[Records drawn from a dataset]
▬▬▬▬▬▬▬▬▬▬
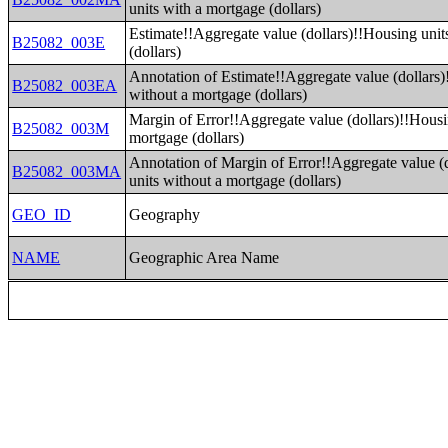
units with a mortgage (dollars)
Estimate!!Aggregate value (dollars)!!Housing unit
B25082_003E
(dollars)
Annotation of Estimate!!Aggregate value (dollars)
B25082_003EA
without a mortgage (dollars)
Margin of Error!!Aggregate value (dollars)!!Housi
B25082_003M
mortgage (dollars)
Annotation of Margin of Error!!Aggregate value (
B25082_003MA
units without a mortgage (dollars)
GEO_ID
Geography
NAME
Geographic Area Name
▬▬▬▬▬▬▬▬▬▬
▶ [Problem description]: Please write out the lines that run from the one with "Annotation of Estimate!!Aggregate" to the end of the records, both included, exactly as they appear.

▶ [Answer to the problem]:
Annotation of Estimate!!Aggregate value (dollars)
B25082_003EA
without a mortgage (dollars)
Margin of Error!!Aggregate value (dollars)!!Housi
B25082_003M
mortgage (dollars)
Annotation of Margin of Error!!Aggregate value (
B25082_003MA
units without a mortgage (dollars)
GEO_ID
Geography
NAME
Geographic Area Name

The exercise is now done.